Auburn police arrested Harvey Updyke Jr., 62, last week for allegedly dousing the landmark trees with herbicide so potent that agronomists said the two 130-year-old trees on Toomer's Corner have little to no chance of survival.
Updyke has been charged with one count of criminal mischief and has been released on $50,000 bail.
"At this time, we have no other suspects," Auburn Police Chief Tommy Dawson said Friday.
Updyke has cycled through three court-appointed lawyers and is currently being represented by Glennon Threatt Jr., a Birmingham-based attorney, according to court documents.
Attorney Jerry M. Blevins said Tuesday that he was retained on the matter last week but withdrew from the case, based on "some conflicts between me and Mr. Updyke."
Updyke's two previous court-appointed attorneys were allowed to withdraw because of their affiliations with Auburn University.
Authorities first learned of the herbicide after a caller who identified himself as "Al from Dadeville" phoned into a Birmingham, Alabama, radio talk show, saying he had poisoned the renowned live oaks after Auburn won a contentious November football game against the University of Alabama. "Al" ended the call with "Roll Damn Tide," a battle cry for the University of Alabama.
Fans typically gather around the trees after victories, draping them with toilet paper, said Mike Clardy, Auburn University spokesman. Clardy said it's not just Auburn supporters who have rallied around the trees, however.
"We've had hundreds of calls of encouragement and suggestions from other schools in the SEC, including from the University of Alabama," he said, referring to the Southeastern Conference, which includes Auburn and the University of Alabama.
Friday, a Facebook page called "Tide for Toomer's" said more than $47,000 had been raised in support of the historic trees.
Dowdle said that sum, combined with the amounts contributed through Auburn and its partnerships, brings the total donation to more than $100,000.
"Isn't that fantastic?" Dowdle said. "On the field, there's a tremendous rivalry, but off the field, there's a tremendous respect."

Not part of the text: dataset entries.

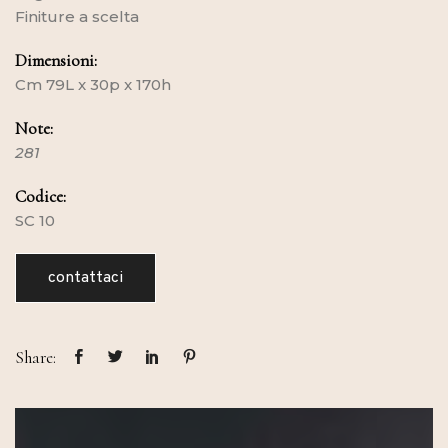
Finiture a scelta
Dimensioni:
Cm 79L x 30p x 170h
Note:
281
Codice:
SC 10
contattaci
Share:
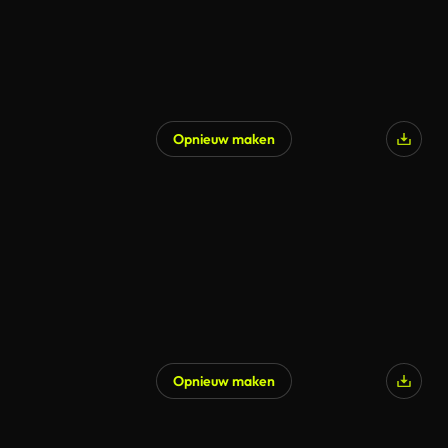
Opnieuw maken
Opnieuw maken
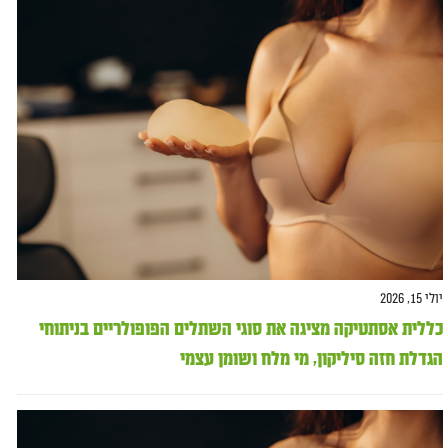
יולי 15, 2026
כללית אסתטיקה מציגה את סוגי השתלים הפופולריים בניתוחי
הגדלת חזה סיליקון, מי מלח ושומן עצמי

Student body presidents of the longtime rival schools announced earlier in the week an initiative to plant sister trees on each other's campuses, in an expression of joint unity.
"Our rivalry is more than a game. It's a partnership. More times than not, it unites us instead of dividing us," James Fowler of Alabama said. The unity trees will be planted within the next months.
The next step for the Toomer's Corner trees, Dowdle said, is to see whether the live oaks produce leaves come spring.
"Depending how long the poison was in the soil and taken up by the roots, in spite of the rain," she said. "We're just going to wait and see. Everybody is giving it their all."